» **REQUIRED ACTION**
Lines holding the word "Last" must be located in the listing below and copied.

» **THE INPUT**
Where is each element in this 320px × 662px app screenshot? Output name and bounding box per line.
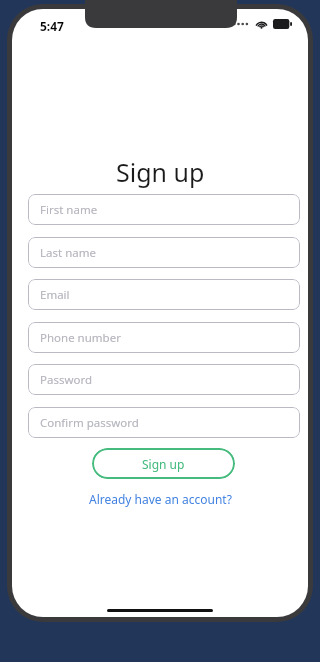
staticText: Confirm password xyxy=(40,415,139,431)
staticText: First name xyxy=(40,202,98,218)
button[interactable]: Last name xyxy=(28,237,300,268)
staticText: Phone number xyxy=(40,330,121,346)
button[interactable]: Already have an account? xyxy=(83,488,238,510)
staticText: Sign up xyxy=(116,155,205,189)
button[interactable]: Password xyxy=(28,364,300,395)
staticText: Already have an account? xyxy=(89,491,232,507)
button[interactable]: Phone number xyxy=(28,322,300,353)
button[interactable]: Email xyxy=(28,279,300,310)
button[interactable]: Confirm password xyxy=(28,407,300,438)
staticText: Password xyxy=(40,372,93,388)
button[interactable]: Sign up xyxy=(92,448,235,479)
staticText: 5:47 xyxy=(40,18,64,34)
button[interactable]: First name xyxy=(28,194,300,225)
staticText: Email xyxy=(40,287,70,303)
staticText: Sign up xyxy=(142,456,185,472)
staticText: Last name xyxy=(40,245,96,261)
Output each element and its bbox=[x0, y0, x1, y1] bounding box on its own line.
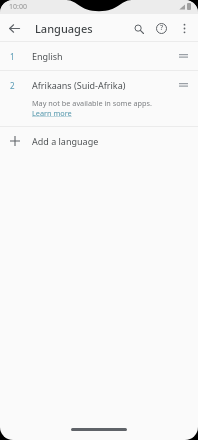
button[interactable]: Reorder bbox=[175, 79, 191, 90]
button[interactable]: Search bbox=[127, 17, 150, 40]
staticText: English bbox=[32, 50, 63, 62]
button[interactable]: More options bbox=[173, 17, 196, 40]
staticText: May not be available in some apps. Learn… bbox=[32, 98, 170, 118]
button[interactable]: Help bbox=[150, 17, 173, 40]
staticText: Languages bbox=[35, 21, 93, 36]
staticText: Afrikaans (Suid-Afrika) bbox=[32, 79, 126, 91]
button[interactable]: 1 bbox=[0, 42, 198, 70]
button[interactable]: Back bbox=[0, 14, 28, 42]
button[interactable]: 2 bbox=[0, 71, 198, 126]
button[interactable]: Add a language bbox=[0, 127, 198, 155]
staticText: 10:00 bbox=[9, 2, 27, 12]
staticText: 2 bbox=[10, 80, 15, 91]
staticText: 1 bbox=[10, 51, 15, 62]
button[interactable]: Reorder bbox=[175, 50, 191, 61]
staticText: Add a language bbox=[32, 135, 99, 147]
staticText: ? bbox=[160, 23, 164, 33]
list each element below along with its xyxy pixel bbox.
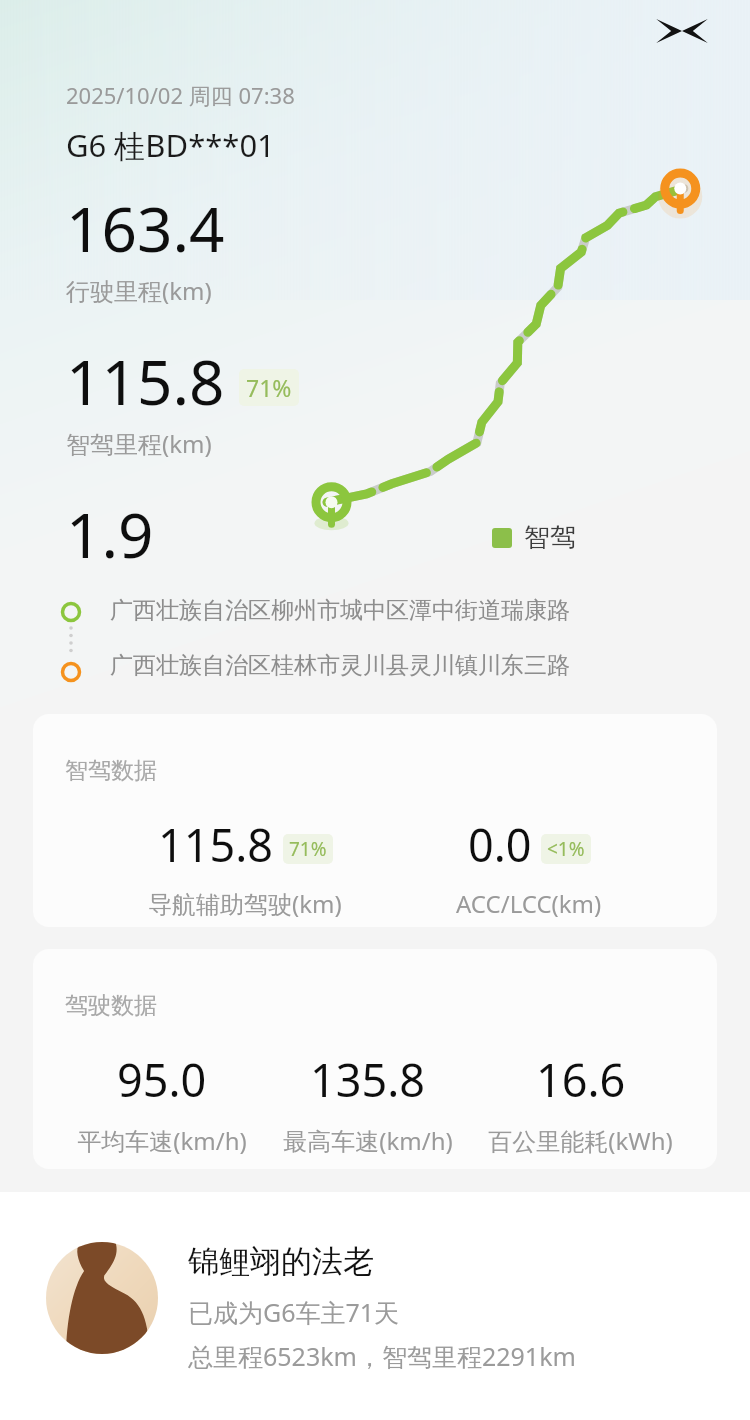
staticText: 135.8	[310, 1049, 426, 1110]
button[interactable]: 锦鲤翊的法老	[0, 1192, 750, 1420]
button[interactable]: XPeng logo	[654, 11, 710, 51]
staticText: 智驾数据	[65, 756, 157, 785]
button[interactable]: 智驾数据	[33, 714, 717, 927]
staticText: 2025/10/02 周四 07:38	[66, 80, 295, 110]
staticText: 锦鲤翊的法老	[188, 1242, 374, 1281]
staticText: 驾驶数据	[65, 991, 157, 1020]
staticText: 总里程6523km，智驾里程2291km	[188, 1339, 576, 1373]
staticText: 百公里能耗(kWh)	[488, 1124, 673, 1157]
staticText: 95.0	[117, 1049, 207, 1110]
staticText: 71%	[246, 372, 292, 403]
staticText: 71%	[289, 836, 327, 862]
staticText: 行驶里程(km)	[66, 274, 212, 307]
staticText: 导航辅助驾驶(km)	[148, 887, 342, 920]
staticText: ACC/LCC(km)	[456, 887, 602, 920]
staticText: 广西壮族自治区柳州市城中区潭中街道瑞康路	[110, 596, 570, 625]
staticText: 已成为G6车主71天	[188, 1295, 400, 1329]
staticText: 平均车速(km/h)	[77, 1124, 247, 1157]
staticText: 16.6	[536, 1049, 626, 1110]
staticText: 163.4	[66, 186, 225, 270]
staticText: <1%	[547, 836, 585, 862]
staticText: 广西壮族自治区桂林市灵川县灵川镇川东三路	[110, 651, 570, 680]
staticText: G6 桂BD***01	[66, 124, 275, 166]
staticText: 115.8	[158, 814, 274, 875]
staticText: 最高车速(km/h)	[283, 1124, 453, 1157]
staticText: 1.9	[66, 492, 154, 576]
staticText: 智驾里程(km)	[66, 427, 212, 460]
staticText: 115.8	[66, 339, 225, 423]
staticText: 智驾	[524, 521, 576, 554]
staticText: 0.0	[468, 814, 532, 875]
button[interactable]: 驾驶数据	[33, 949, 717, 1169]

» **RESPONSE**
button[interactable]: Last name xyxy=(28,237,300,268)
staticText: Last name xyxy=(40,245,96,261)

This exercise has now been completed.